Halfway to the castle, Aleksy met with an ill omen coming toward him in the form of a boy on horseback. It was Gusztáf returning early from his visit home, much too early. There was no time to veer off the road and having no wish to engage him in conversation and allow for questions, Aleksy spurred Flash into the quickest gallop he could manage. Nonetheless, he had no cloak of invisibility to cover himself and his mount so that despite the breathtaking speed, the groom likely recognized them both immediately. What would come of it? In a little while Aleksy reined in the horse, his sight undeterred from the castle, his mind praying Szymon would spin Gusztáf a good tale and somehow swear him to secrecy.

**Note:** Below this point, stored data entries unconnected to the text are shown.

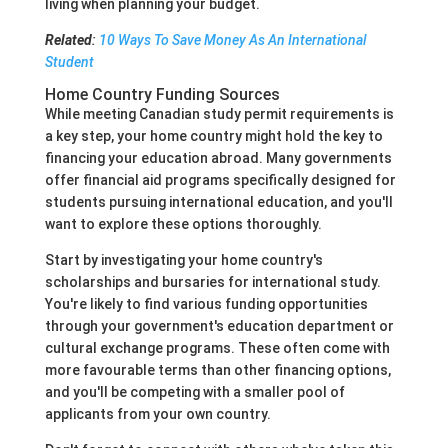
living when planning your budget.
Related
:
10 Ways To Save Money As An International
Student
Home Country Funding Sources
While meeting Canadian study permit requirements is
a key step, your home country might hold the key to
financing your education abroad. Many governments
offer financial aid programs specifically designed for
students pursuing international education, and you'll
want to explore these options thoroughly.
Start by investigating your home country's
scholarships and bursaries for international study.
You're likely to find various funding opportunities
through your government's education department or
cultural exchange programs. These often come with
more favourable terms than other financing options,
and you'll be competing with a smaller pool of
applicants from your own country.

The thought of Gusztáf vanished when he led Flash into the castle stable and found Lady Krystyna standing near the stall where she had placed Miracle.
“You must have just gotten here,” Aleksy said.
“Actually, I was just about to leave.”
Aleksy hid his disappointment. “But now—you’ll stay?”
“For a short while,” she said, moving toward the doors.
Aleksy placed Flash in a stall and followed her, miffed by something in her tone. What was it?
“I finished late with Szymon.”
“Oh, I saw the weapons there in the stable.” Krystyna turned toward him, her hand shading her eyes from the sun. “I imagine he enjoys talking a
bout his old days with my father at the border of the Wild Fields. I’ve heard the stories a hundred times.”
Aleksy resisted telling her Szymon was preparing him for service in the King’s Army. It was an unlikely possibility and she would see it as such. Instead he said, “I—I brought my bow today.”
Krystyna was silent for a few moments, then said, “Leave it here for now. Let’s go into the tower again.” She didn’t wait for a response.
Inside, she immediately started the climb.
Upon reaching the battlements at the top, Krystyna went to look out one of the crenelles. Aleksy posted himself at the opening next to hers and stared out at the landscape, praying she would not say anything about killing Tatars.
Faces forward, speaking as if to the air, rather than face to face, they carried on a long conversation, commenting on buildings in the far distance, arguing whether wolves were to be found in the nearby forest, and having imaginative fun with the formations of clouds. The better part of an hour passed. Then they went quiet for what seemed a long while.
Krystyna broke the silence at last, still speaking through the crenelle, her words directed at the far-off woods. “I had not planned to come today, you know.”
“No?” He directed his reply through his crenelle.
“This is the last time.”
“Must it be, Lady Krystyna?”
“It’s a serious matter—my being here with you.” The words came as if disembodied.
“Your parents would not approve.”
She sent her little giggle out over the landscape. “No, they would not.”
“Neither would mine.”
“Really?” she asked. She laughed again as if the thought had never occurred to her.